Guidance on summarizing questions from a collection of pdfs

Hi everyone,

I am looking for some guidance on how to approach my current project.

I have a collection of PDFs which contain protocols from oral exams from my university class. I want to use gpt-4 to ask questions about these protocols, such as:

1 - Which topics were asked about?
2- Extract all questions which were asked and group them into categories


Sometimes, this works just fine. Then again, with different data, it will tell me that it wasn’t provided with any protocols / can’t help me with that.
I don’t fully understand where this is coming from.

Here is my approach:

  • I concatenate all protocols into a single string, separated by a line saying “Protocol Number {num}”
  • I use langchain Chroma and the OpenAI Embeddings to create an embedding database from the string
  • I use langchain’s ConversationalRetrievalChain.from_llm + ChatOpenAI with gpt-4 with my embeddings to ask questions

I would really appreciate some pointers here … I would also be willing to change my whole approach if this isn’t the optimal one.


Welcome to the community!

Sounds like you’re using the API? Do you have access to the Advanced Data Analysis plugin?
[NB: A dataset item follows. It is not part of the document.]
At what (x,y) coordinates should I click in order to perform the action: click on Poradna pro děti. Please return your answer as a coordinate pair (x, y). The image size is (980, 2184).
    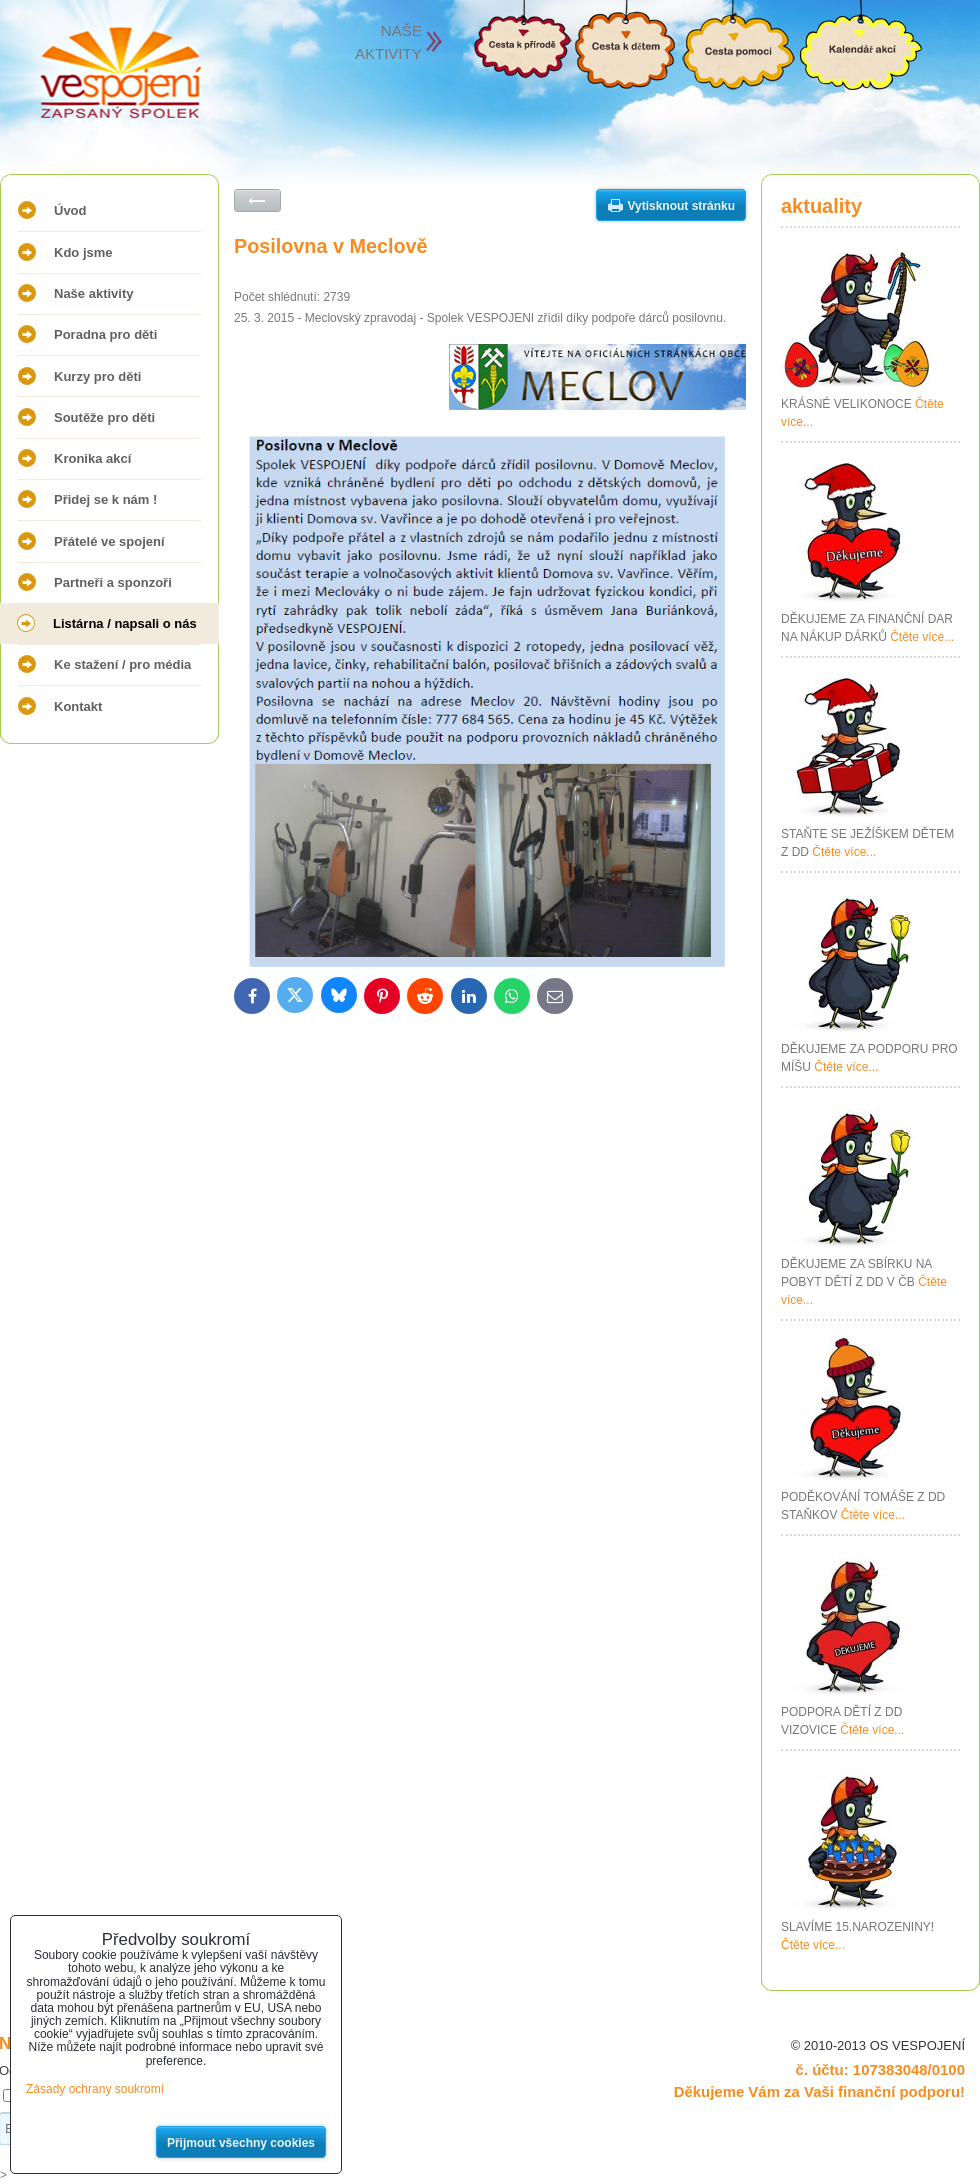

The approach itself doesn’t look all that bad, but perhaps the way in which you’re amalgamating the data and feeding it to GPT seems to be the problem here. You may be forgetting the “parsing” layer.
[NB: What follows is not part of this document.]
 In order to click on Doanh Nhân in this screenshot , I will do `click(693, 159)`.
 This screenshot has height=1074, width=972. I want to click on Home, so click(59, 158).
If it were up to me, I would store the protocol strings in some kind of dictionary data structure or database. Lots of people have their own methods for this. I’m a tinkerer so I just make h5 files, but it’s more or less up to you.

Remember, these models do have input limits and context limits. In instances like Advanced Data Analysis, you could feed it an entire database, but it cannot handle an extremely long string.

Also, are you embedding the entire string as one embedding? I would recommend parsing the data so that each protocol includes its own vector embedding, and use that for context retrieval. If that’s what you want to execute already, ensure your code or logic structure is actually set up to do that.

You’re very much on the right track, but from what you’ve shown us here, it seems you’re missing an extra parsing layer to feed the information to GPT with. It CAN summarize large sets of data, so your goal is very achievable, you just can’t feed it the elephant all in one prompt. Do it iteratively, or provide a database to allow GPT to summarize each string iteratively itself.